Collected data

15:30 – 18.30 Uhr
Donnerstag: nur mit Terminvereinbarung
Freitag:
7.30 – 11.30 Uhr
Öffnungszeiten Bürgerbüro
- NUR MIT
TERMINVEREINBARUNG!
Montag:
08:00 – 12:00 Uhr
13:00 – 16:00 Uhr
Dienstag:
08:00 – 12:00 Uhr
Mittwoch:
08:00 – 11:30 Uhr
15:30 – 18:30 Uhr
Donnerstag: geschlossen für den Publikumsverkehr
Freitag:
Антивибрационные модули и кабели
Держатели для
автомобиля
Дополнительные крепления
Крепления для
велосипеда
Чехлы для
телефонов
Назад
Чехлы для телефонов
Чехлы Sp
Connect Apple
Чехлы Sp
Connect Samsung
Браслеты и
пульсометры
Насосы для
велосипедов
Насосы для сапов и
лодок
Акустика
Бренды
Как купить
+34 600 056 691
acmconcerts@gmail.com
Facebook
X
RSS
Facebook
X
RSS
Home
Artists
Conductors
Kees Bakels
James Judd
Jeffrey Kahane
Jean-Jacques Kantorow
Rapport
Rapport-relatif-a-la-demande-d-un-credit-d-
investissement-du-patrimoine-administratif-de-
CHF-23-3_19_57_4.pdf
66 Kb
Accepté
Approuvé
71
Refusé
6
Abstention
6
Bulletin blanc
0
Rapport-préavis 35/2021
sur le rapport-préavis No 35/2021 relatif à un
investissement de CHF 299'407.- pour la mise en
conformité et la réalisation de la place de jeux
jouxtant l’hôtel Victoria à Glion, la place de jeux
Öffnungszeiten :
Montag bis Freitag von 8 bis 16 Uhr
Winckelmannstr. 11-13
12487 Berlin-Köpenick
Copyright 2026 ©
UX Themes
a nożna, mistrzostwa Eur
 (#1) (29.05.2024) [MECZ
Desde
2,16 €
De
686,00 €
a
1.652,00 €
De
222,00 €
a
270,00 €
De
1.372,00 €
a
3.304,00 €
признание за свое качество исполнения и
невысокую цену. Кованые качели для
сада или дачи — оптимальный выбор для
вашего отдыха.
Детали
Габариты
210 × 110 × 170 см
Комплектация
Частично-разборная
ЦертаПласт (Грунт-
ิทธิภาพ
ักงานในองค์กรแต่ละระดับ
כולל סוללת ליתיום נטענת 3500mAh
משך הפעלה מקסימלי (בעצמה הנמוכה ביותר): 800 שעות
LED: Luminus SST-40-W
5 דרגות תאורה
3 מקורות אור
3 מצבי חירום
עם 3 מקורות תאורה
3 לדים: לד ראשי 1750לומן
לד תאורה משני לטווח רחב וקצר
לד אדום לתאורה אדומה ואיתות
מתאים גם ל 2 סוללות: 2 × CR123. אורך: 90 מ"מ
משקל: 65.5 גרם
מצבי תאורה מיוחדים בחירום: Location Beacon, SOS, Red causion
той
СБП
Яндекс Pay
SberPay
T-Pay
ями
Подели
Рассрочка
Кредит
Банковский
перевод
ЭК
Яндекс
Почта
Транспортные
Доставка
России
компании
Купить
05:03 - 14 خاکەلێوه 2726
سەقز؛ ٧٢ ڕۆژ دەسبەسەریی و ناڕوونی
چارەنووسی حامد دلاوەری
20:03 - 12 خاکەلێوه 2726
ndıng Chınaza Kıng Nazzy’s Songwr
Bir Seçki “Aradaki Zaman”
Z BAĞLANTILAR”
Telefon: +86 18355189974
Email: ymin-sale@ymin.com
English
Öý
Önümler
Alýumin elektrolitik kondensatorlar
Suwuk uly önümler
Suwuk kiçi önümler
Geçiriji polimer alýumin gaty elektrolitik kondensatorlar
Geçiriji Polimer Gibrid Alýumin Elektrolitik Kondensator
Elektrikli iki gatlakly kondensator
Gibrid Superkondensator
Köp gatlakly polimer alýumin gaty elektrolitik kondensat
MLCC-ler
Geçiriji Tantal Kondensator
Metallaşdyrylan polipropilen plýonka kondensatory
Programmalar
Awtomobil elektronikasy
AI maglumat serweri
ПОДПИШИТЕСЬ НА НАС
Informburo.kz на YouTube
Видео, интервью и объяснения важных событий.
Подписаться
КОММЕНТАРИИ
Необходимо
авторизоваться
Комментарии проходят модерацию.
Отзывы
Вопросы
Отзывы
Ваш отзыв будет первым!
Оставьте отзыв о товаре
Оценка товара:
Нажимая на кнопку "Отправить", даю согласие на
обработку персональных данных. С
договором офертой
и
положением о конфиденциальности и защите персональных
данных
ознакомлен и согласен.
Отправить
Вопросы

▶ What is needed: Keeping every character as it is, restate the lines above that run from the line with "Montag bis Freitag von 8 bis 16 Uhr" through the line with "ndıng Chınaza Kıng Nazzy’s Songwr", both included, and nothing else.

▶ Response box:
Montag bis Freitag von 8 bis 16 Uhr
Winckelmannstr. 11-13
12487 Berlin-Köpenick
Copyright 2026 ©
UX Themes
a nożna, mistrzostwa Eur
 (#1) (29.05.2024) [MECZ
Desde
2,16 €
De
686,00 €
a
1.652,00 €
De
222,00 €
a
270,00 €
De
1.372,00 €
a
3.304,00 €
признание за свое качество исполнения и
невысокую цену. Кованые качели для
сада или дачи — оптимальный выбор для
вашего отдыха.
Детали
Габариты
210 × 110 × 170 см
Комплектация
Частично-разборная
ЦертаПласт (Грунт-
ิทธิภาพ
ักงานในองค์กรแต่ละระดับ
כולל סוללת ליתיום נטענת 3500mAh
משך הפעלה מקסימלי (בעצמה הנמוכה ביותר): 800 שעות
LED: Luminus SST-40-W
5 דרגות תאורה
3 מקורות אור
3 מצבי חירום
עם 3 מקורות תאורה
3 לדים: לד ראשי 1750לומן
לד תאורה משני לטווח רחב וקצר
לד אדום לתאורה אדומה ואיתות
מתאים גם ל 2 סוללות: 2 × CR123. אורך: 90 מ"מ
משקל: 65.5 גרם
מצבי תאורה מיוחדים בחירום: Location Beacon, SOS, Red causion
той
СБП
Яндекс Pay
SberPay
T-Pay
ями
Подели
Рассрочка
Кредит
Банковский
перевод
ЭК
Яндекс
Почта
Транспортные
Доставка
России
компании
Купить
05:03 - 14 خاکەلێوه 2726
سەقز؛ ٧٢ ڕۆژ دەسبەسەریی و ناڕوونی
چارەنووسی حامد دلاوەری
20:03 - 12 خاکەلێوه 2726
ndıng Chınaza Kıng Nazzy’s Songwr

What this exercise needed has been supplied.